In the controller, REST service, or whatever the outer container implementation is, would simply call getDrawForCategory on the bean with the method defined above. Spring will take care of injecting the caching calls. It will be necessary to also include a definition in the spring context loader, ex:

<cache:annotation-driven />
<bean id="jedisFactory" class="org.springframework.data.redis.connection.jedis.JedisConnectionFactory" 
    p:host-name="localhost" p:port="6379"/>
<bean id="redisTemplate" class="org.springframework.data.redis.core.RedisTemplate">
    <property name="connectionFactory" ref="jedisFactory"/> 
    <property name="valueSerializer"> 
         <bean class="JsonNodeSerializer"/>
    </property> 
</bean>
<bean id="cacheManager" class="org.springframework.data.redis.cache.RedisCacheManager"> 
    <constructor-arg ref="redisTemplate"/> 
    <constructor-arg value="60"/> 
</bean>

Here is the code for the JsonNodeSerializer:

public class JsonNodeSerializer extends JacksonJsonRedisSerializer{ 
     public JsonNodeSerializer() { 
         super(JsonNode.class); 
     } 
}

ElastiCache

With the ways to implement the caching in code covered, it's time to talk about the dev/ops side of provisioning the needed services. ElastiCache is an Amazon service that allows for the management of caching services although it doesn't provide a way to programmatically access the services in the form of a Redis client. The developer will have to rely on open source tools for that. ElastiCache does, however, provide a way to configure replica groups, and a DNS abstraction for accessing the write endpoint. Some more terms:

  • Cluster - Users can only define one node in a cluster, which is fine since Redis relies on replication groups anyway
  • Replication Group - A group that maps one-2-one to a cluster and includes replicas and a primary endpoint
  • Primary Endpoint - A node with a DNS record pointing to it. This is the master write node for a replication group
  • Replica Node - A set of nodes that perform in read mode and replicate with the primary endpoint

Defining the process of how ElastiCache performs failover is best illustrated through a set of diagrams.

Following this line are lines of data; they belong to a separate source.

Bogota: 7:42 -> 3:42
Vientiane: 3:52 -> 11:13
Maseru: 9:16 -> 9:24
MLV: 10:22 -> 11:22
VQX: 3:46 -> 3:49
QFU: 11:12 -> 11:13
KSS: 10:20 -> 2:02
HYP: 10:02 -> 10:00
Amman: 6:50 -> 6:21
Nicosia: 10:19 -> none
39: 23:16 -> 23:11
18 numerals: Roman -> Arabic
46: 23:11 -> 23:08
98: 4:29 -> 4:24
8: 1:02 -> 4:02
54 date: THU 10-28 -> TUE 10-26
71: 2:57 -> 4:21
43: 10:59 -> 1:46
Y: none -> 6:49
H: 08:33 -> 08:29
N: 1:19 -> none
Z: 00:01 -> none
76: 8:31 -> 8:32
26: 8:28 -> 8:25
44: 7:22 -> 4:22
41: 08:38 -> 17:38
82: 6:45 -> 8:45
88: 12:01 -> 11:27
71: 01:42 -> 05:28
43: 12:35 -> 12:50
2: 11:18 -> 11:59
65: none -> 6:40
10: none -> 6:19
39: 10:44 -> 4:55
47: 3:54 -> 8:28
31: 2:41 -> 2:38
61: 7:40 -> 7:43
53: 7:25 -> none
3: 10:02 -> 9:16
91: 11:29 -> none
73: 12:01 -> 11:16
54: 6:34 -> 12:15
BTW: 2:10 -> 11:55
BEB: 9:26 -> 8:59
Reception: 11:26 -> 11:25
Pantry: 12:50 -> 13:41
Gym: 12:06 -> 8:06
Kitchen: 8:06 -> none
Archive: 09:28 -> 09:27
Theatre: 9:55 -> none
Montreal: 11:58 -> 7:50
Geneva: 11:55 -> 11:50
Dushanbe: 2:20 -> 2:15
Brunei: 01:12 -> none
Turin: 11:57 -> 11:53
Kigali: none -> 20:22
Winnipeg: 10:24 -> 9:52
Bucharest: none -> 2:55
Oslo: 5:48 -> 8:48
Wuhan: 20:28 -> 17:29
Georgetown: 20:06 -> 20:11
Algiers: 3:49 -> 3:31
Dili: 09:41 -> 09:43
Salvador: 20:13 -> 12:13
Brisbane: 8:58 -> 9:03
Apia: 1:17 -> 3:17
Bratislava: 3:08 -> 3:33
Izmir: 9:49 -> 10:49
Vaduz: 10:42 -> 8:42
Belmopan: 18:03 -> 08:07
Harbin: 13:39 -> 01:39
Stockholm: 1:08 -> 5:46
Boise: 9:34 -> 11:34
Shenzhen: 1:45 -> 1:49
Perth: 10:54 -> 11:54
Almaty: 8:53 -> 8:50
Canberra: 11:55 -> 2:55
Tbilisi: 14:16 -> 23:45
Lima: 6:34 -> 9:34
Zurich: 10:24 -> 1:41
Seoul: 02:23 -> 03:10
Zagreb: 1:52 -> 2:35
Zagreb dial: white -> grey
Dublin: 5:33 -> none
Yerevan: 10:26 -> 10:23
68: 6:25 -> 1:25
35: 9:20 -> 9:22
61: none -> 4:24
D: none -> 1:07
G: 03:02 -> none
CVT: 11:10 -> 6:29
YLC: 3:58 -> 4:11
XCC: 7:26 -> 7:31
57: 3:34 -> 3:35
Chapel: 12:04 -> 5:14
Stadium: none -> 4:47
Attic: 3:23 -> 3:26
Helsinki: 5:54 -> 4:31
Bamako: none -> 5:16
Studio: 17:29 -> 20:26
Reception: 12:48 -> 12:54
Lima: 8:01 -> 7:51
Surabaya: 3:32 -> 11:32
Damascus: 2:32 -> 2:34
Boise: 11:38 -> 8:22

Initially the Replication Group is setup with one Primary Endpoint (e1) with two Replica Nodes (r1 & r2)

 

If for some reason e1 goes down

 

AWS will then create a new Primary Endpoint node (e2), cloned from one of the replicas (r1)

 

Once the new Primary Endpoint is up, AWS will alter the DNS for the Replication Group to point to the new Primary Endpoint (e2)

Redis Caching Considerations

The size of the Redis dataset is constrained by the size of available memory. *Gulp* That can be catastrophic if simply attempting to cache everything possible. There are some things to help out with this. Reducing the TTL to a smaller amount can ensure that the cache will clean itself. This is a simple exercise that can be very useful. Another item to keep in mind? If you are aggressively shadowing results to store individual items, as well as aggregates, and the aggregates are the only items included in responses, then you may want to consider reducing the non-aggregate entries.

Taking this a step further, only the keys are really required to exist in memory. If the system has cache volume restrictions, it is best to keep key terms short. Don't use intelligent keys or store values in the keys. With that in hand, it's possible to use Redis Virtual Memory to expand the value set via disk storage. Performance is, of course, a trade off in this scenario.

Summary

Overall, Redis provides developers with a robust, performant tool to leverage caching while AWS ElastiCache provides infrastructure services to help out with availability and management of these services. Used together, these services make it possible to build quality caching functionality that can take your solution to the next level.